Dataset entries:
────────

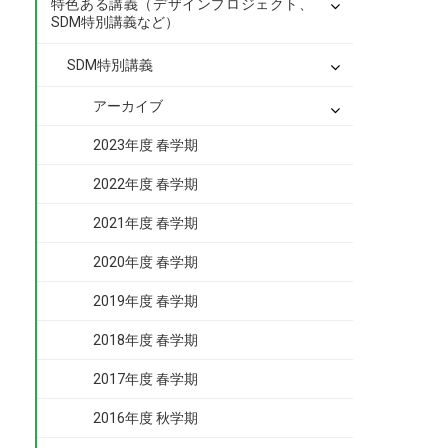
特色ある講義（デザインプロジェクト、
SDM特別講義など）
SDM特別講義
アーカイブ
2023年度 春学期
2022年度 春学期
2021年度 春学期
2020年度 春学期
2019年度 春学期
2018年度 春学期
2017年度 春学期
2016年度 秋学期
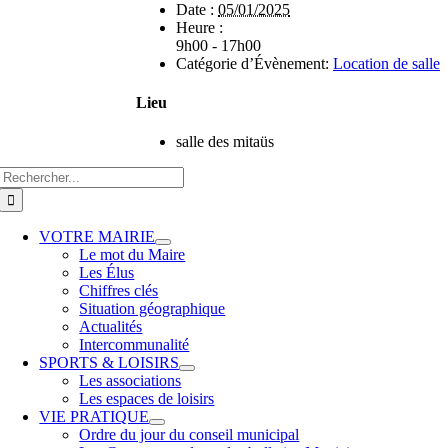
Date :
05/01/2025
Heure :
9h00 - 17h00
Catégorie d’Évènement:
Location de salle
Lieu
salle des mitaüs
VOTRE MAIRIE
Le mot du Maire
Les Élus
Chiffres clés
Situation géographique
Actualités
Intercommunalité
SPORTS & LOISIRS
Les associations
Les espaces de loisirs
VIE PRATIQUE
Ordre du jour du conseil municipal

────────

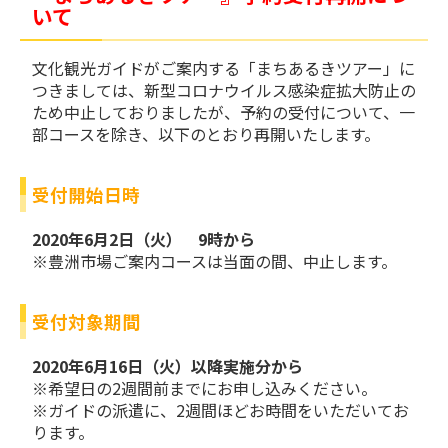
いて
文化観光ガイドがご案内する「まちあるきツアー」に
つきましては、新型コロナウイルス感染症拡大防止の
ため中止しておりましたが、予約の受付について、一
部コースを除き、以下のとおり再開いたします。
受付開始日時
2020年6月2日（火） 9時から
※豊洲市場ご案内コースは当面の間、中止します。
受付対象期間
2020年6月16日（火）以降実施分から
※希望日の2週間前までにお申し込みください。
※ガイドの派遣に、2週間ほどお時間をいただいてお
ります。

────────

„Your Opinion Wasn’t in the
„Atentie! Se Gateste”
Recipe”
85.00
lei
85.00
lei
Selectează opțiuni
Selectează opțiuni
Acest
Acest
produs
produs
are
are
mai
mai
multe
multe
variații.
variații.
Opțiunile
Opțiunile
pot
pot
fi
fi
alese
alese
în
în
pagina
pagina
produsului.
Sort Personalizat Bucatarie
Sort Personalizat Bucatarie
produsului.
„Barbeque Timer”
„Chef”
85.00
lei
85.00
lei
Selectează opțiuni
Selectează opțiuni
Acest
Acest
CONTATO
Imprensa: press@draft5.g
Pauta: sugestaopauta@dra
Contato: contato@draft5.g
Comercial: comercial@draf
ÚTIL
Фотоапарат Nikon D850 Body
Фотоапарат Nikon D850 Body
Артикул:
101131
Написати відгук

────────

Problem description = Both the line containing "特色ある講義（デザインプロジェクト、" and the line containing "Ordre du jour du conseil municipal" above belong in the output, as do the lines between them. Print them exactly, without pictures.

Response box =
特色ある講義（デザインプロジェクト、
SDM特別講義など）
SDM特別講義
アーカイブ
2023年度 春学期
2022年度 春学期
2021年度 春学期
2020年度 春学期
2019年度 春学期
2018年度 春学期
2017年度 春学期
2016年度 秋学期
Date :
05/01/2025
Heure :
9h00 - 17h00
Catégorie d’Évènement:
Location de salle
Lieu
salle des mitaüs
VOTRE MAIRIE
Le mot du Maire
Les Élus
Chiffres clés
Situation géographique
Actualités
Intercommunalité
SPORTS & LOISIRS
Les associations
Les espaces de loisirs
VIE PRATIQUE
Ordre du jour du conseil municipal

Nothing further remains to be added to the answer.